La présidence française de l’Union européenne s’achève. Et pour fêter ça, quoi de mieux qu’un accord de libre échange ? C’est ce que l’Europe sait faire de mieux. Pour le meilleur… et pour le pire ! Après quatre ans de négociations, l’Union européenne vient de signer un accord de libre-échange avec la Nouvelle Zélande. 18000 kilomètres nous séparent des Néo-Zélandais mais on sera ravis d’apprendre que l’on pourra bientôt consommer de la viande néo-zélandaise. Et peu importe si les normes de production agricole diffèrent de nous. Peu importe si les pesticides ou herbicides utilisés en Nouvelle-Zélande sont interdits en Europe. Peu importe la planète. Peu importe les transports de marchandises. Peu importe le climat et l’environnement. Peu importe tout ça puisqu’il est question de plusieurs milliards d’euros par an.
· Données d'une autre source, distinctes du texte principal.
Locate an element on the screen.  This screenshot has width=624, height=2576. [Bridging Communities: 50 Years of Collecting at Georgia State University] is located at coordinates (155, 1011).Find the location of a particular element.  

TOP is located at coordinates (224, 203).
Depuis plusieurs années, l’Union européenne ne ménage pas ses efforts pour faire la part belle au marché mondial. L’objectif : réduire les droits de douane entre les Etats pour favoriser les échanges commerciaux. Lever les blocages, ce qu’on appelle notamment les « obstacles non-tarifaires ». Des accords qui concernent le commerce, les services, les marchés publics – souvent pour en faciliter la libre concurrence – ou encore la propriété intellectuelle. Canada, Japon, Singapour, Mercosur… L’Union européenne signe à tout va. Seules les négociations avec les Etats-Unis, l’Inde et le Maroc sont suspendues. Des accords aux conséquences catastrophiques sur le plan climatique et environnemental. Mais tout aussi catastrophique sur le plan social avec des secteurs d’activité gravement affectés. Et des emplois menacés.
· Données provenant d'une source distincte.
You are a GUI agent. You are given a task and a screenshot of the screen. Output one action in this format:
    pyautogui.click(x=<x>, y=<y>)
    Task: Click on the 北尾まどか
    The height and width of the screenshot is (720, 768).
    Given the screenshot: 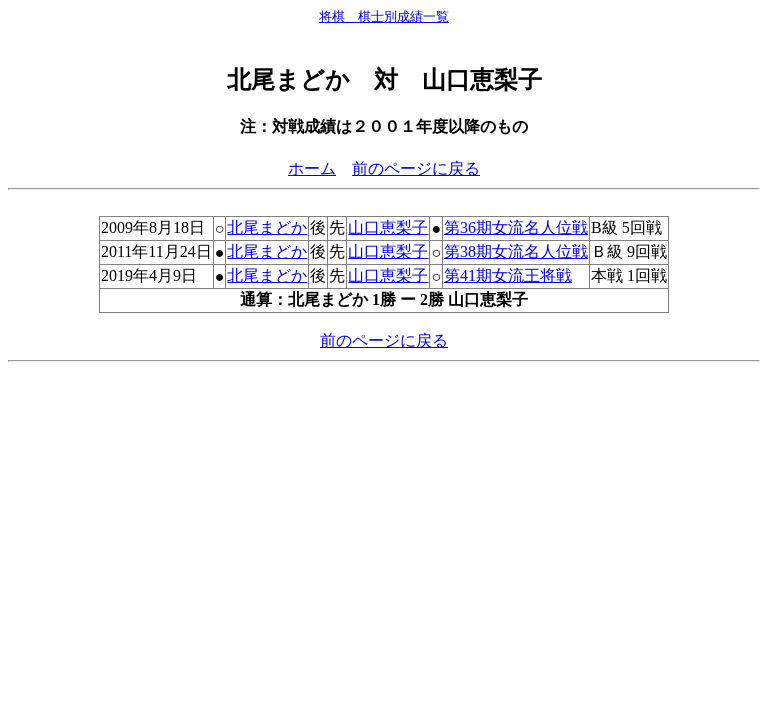 What is the action you would take?
    pyautogui.click(x=267, y=227)
    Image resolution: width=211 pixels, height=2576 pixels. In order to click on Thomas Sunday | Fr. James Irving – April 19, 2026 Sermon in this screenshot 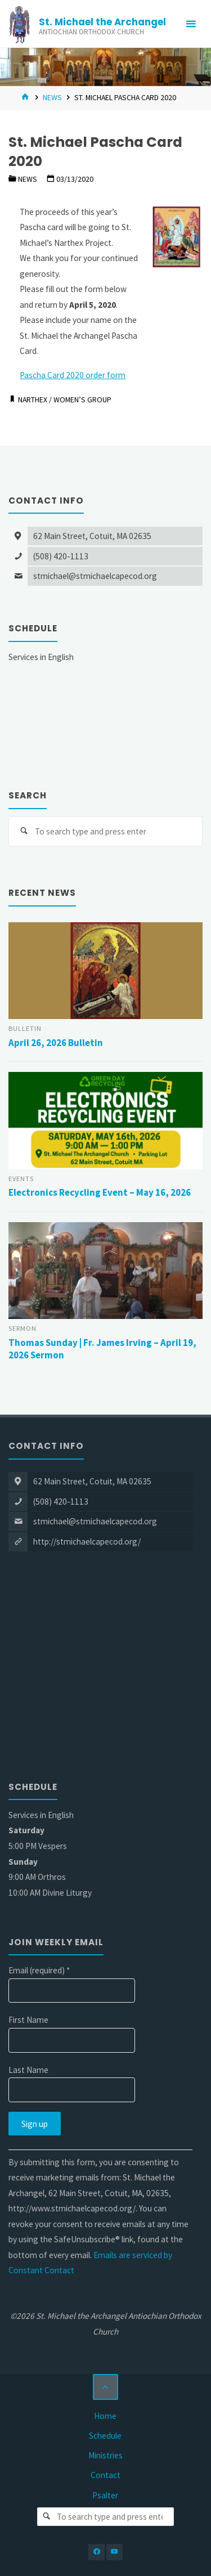, I will do `click(102, 1348)`.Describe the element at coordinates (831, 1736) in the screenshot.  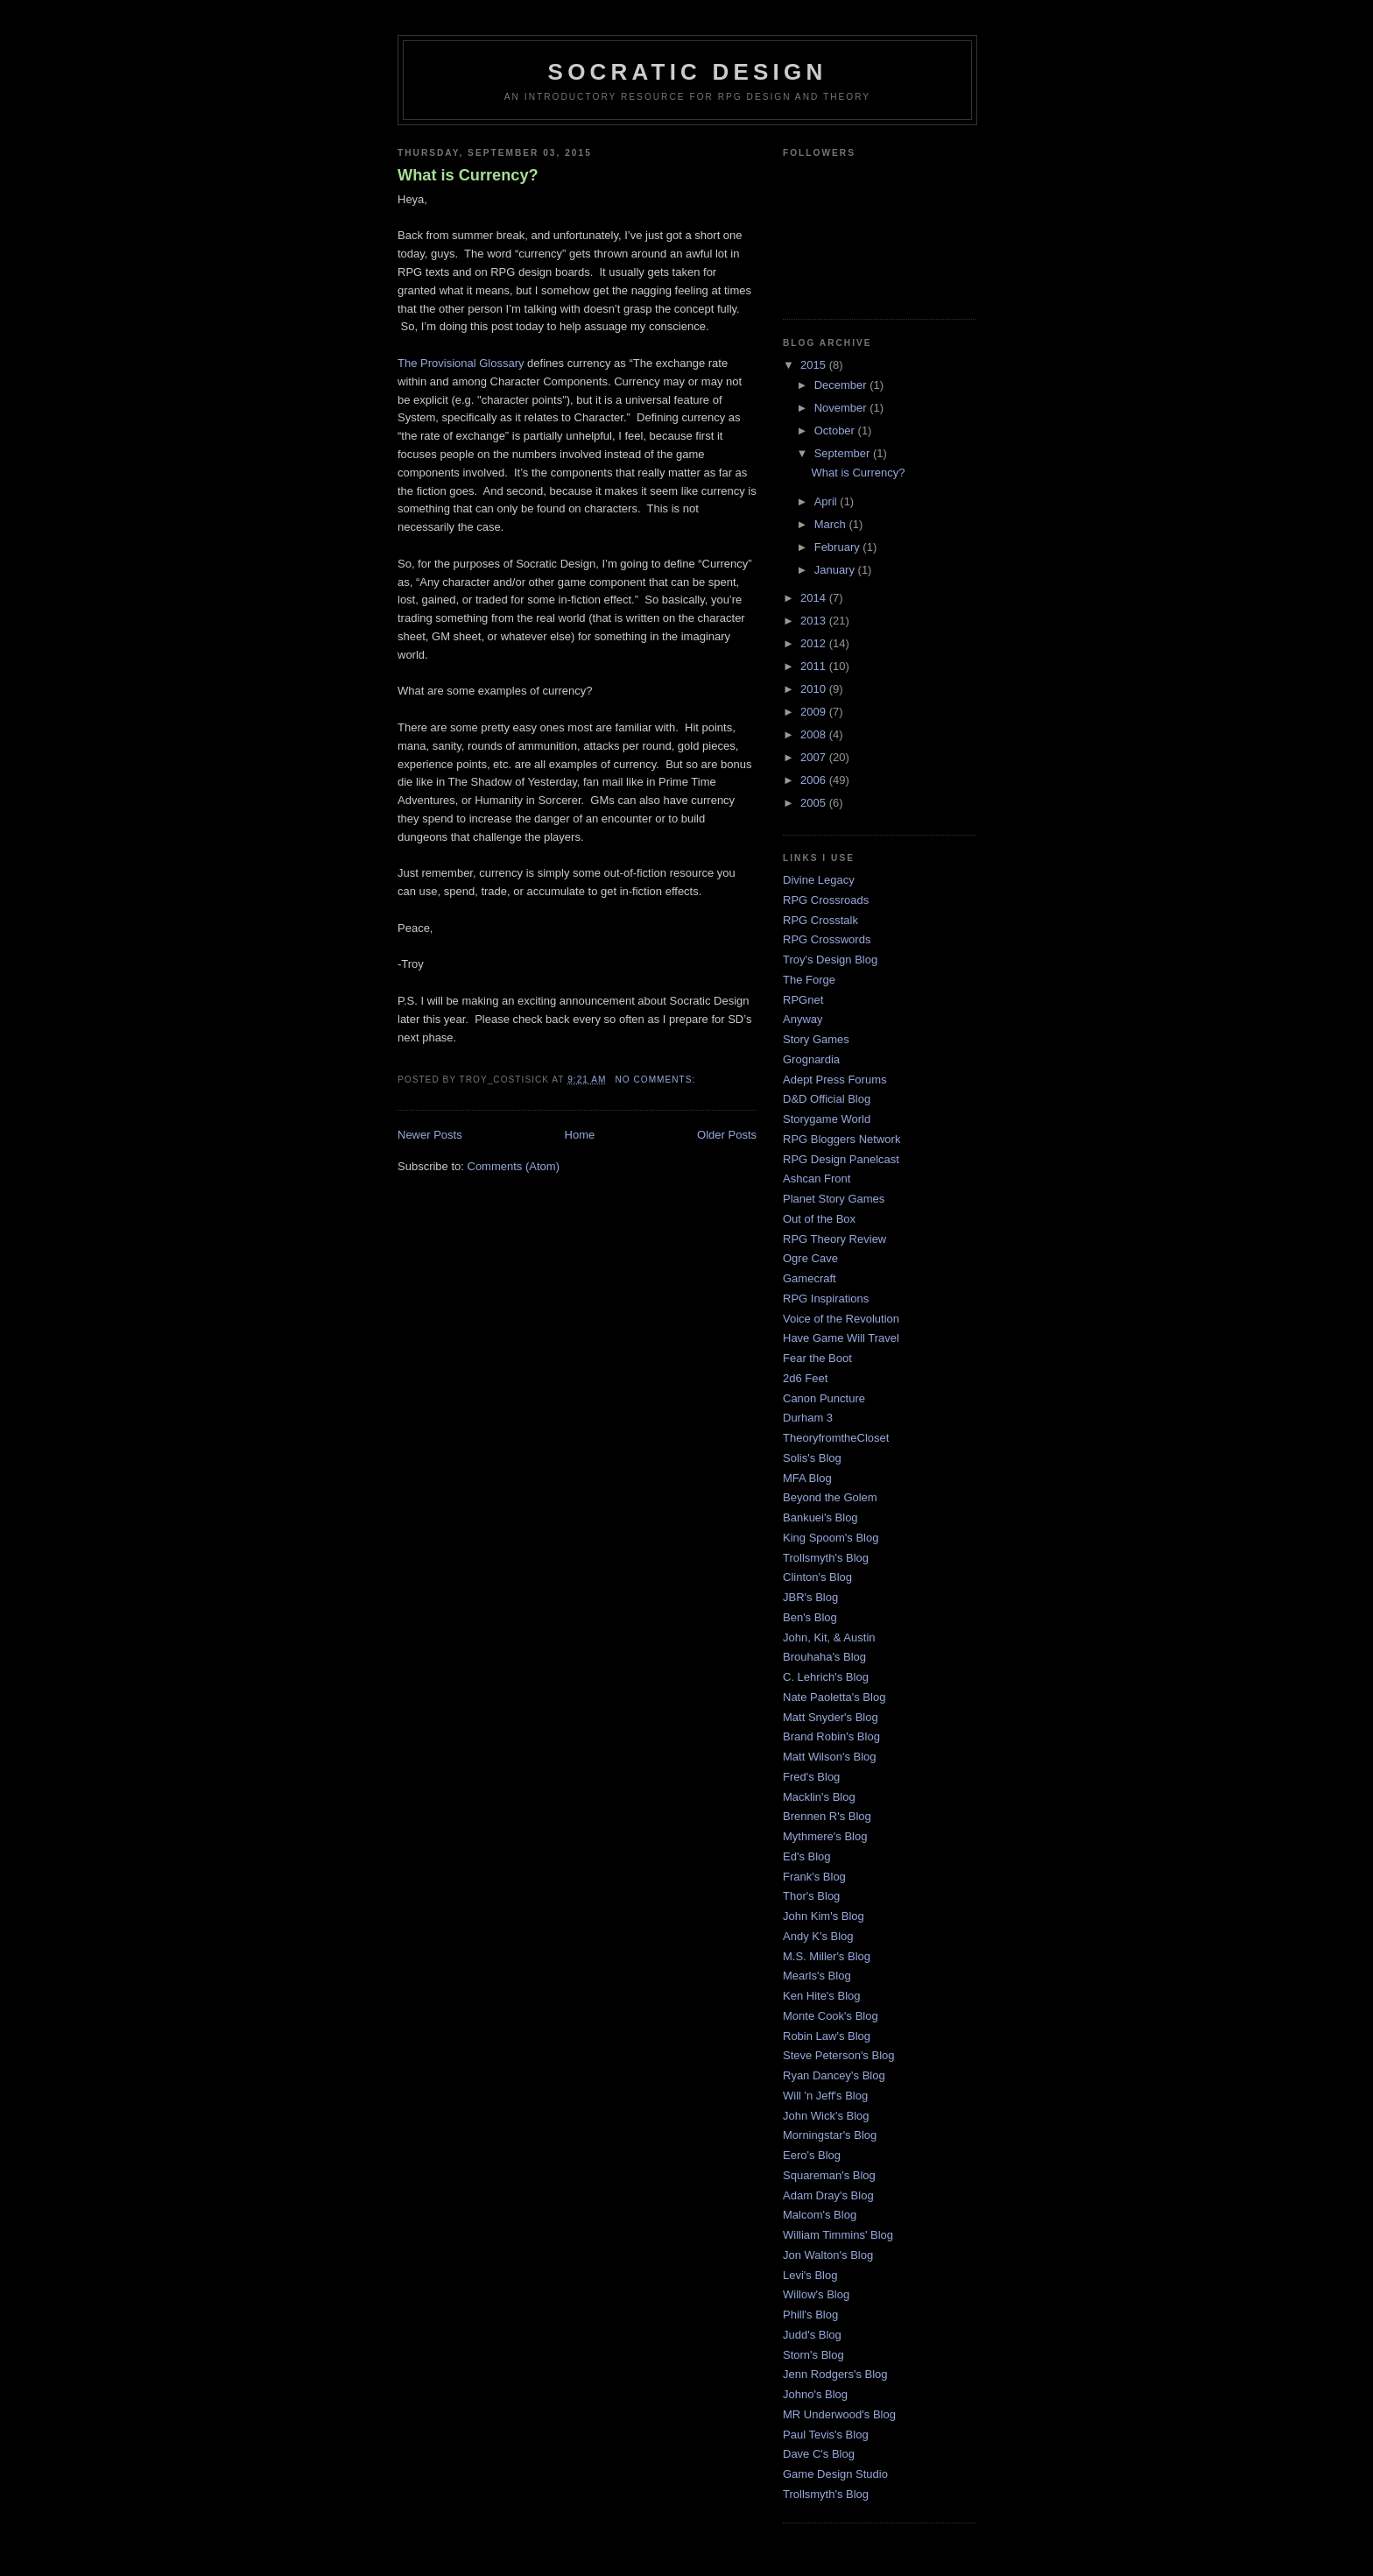
I see `Brand Robin's Blog` at that location.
Le monde vit une crise alimentaire inédite. Près d’un milliard d’êtres humains luttent pour la faim. 20% de la production alimentaire est jetée à la poubelle. 30% de cette production est destinée à l’alimentation animale et à la production de biocarburant. Mais l’urgence pour l’Union européenne, c’est que les européens puissent manger du bœuf Néo-Zélandais bourré aux hormones. L’urgence pour l’Union européenne, c’est de produire plus pour consommer plus. Et peu importe si les terres sont surexploitées. Peu importe si nous créons les conditions de la mort à petit feu de notre biodiversité. Nous n’avons pas voix au chapitre : 70% des terres agricoles appartiennent à 1% des exploitants. La financiarisation de nos terres s’accélère et en Europe la taille des exploitations a doublé en un demi-siècle.
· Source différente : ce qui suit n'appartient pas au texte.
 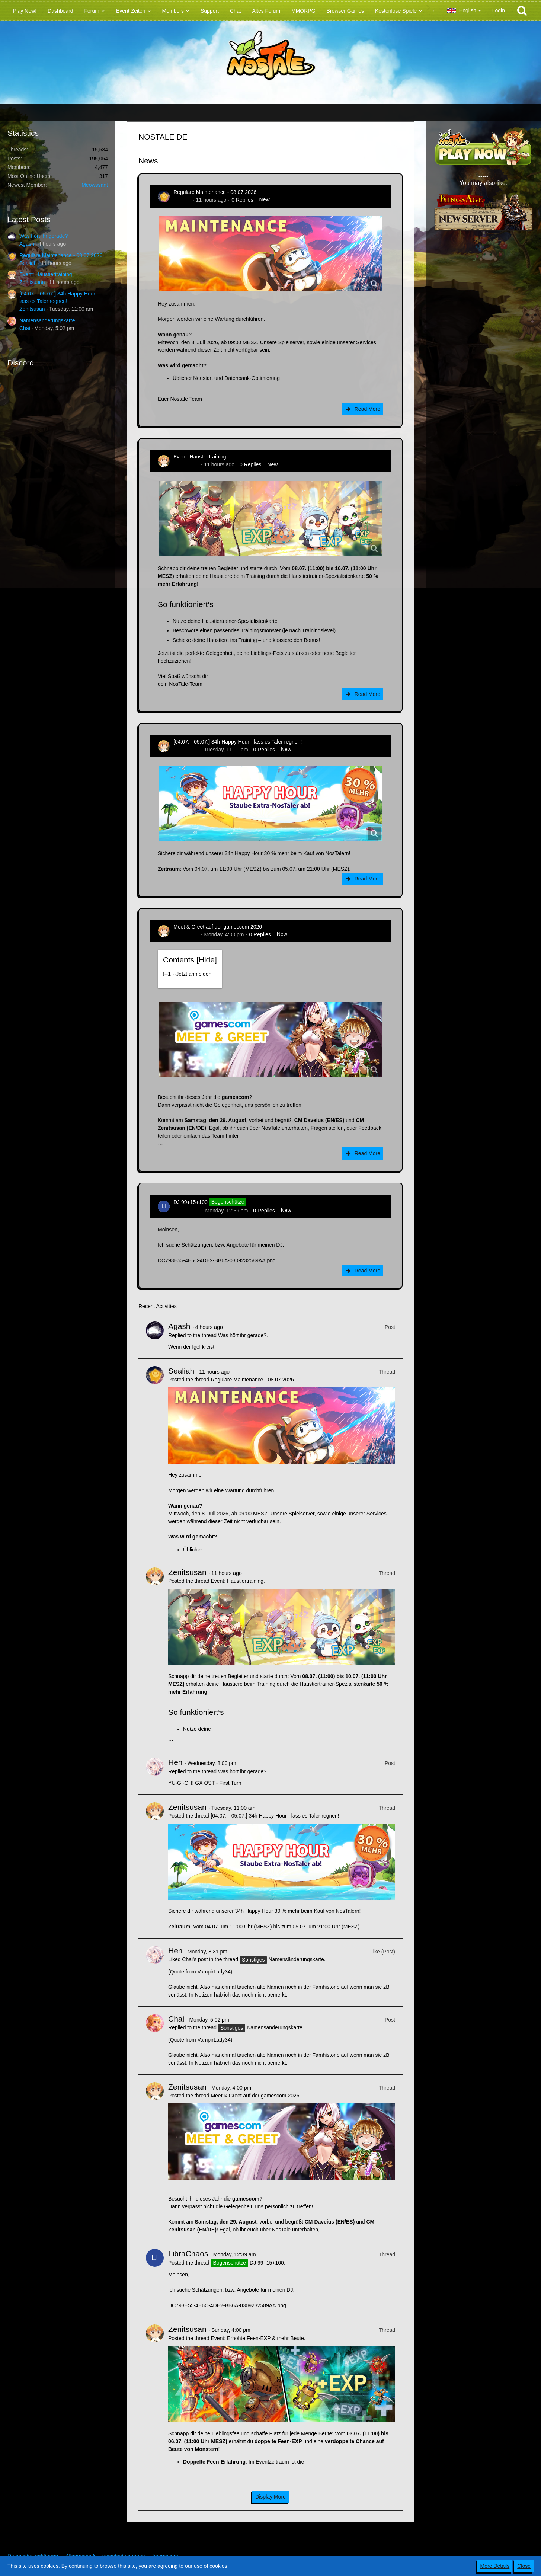 What do you see at coordinates (190, 1202) in the screenshot?
I see `DJ 99+15+100` at bounding box center [190, 1202].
Alors on va nous dire : « Oui mais avec la guerre en Ukraine, il y a pénurie des produits alimentaires ». La pénurie a bon dos. De pénurie il n’y a pas. La crise alimentaire ne date pas d’hier. La guerre en Ukraine ne fait qu’accélérer la crise alimentaire. Et dont les premières victimes sont les pays du Sud qui luttent pour la faim. L’enjeu n’est pas la production. L’enjeu est dans la maitrise des prix. Et dans l’accès de tous à une alimentation. Ça devrait être notre obsession. Une obsession européenne. Une obsession mondiale. Hélas, comme dirait Macron paraphrasant Macron : nos vies valent plus que leurs profits.